AIM OF THE EXERCISE
Return all the data verbatim but without images.

Start of DATA LISTING

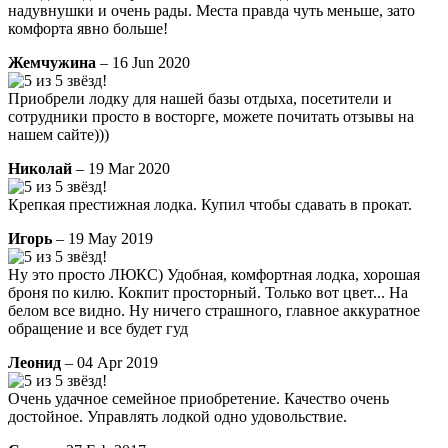
надувнушки и очень рады. Места правда чуть меньше, зато
комфорта явно больше!
Жемчужина
– 16 Jun 2020
Приобрели лодку для нашей базы отдыха, посетители и
сотрудники просто в восторге, можете почитать отзывы на
нашем сайте)))
Николай
– 19 Mar 2020
Крепкая престижная лодка. Купил чтобы сдавать в прокат.
Игорь
– 19 May 2019
Ну это просто ЛЮКС) Удобная, комфортная лодка, хорошая
броня по килю. Кокпит просторный. Только вот цвет... На
белом все видно. Ну ничего страшного, главное аккуратное
обращение и все будет гуд
Леонид
– 04 Apr 2019
Очень удачное семейное приобретение. Качество очень
достойное. Управлять лодкой одно удовольствие.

End of DATA LISTING

RESPONSE AREA
надувнушки и очень рады. Места правда чуть меньше, зато
комфорта явно больше!
Жемчужина
– 16 Jun 2020
Приобрели лодку для нашей базы отдыха, посетители и
сотрудники просто в восторге, можете почитать отзывы на
нашем сайте)))
Николай
– 19 Mar 2020
Крепкая престижная лодка. Купил чтобы сдавать в прокат.
Игорь
– 19 May 2019
Ну это просто ЛЮКС) Удобная, комфортная лодка, хорошая
броня по килю. Кокпит просторный. Только вот цвет... На
белом все видно. Ну ничего страшного, главное аккуратное
обращение и все будет гуд
Леонид
– 04 Apr 2019
Очень удачное семейное приобретение. Качество очень
достойное. Управлять лодкой одно удовольствие.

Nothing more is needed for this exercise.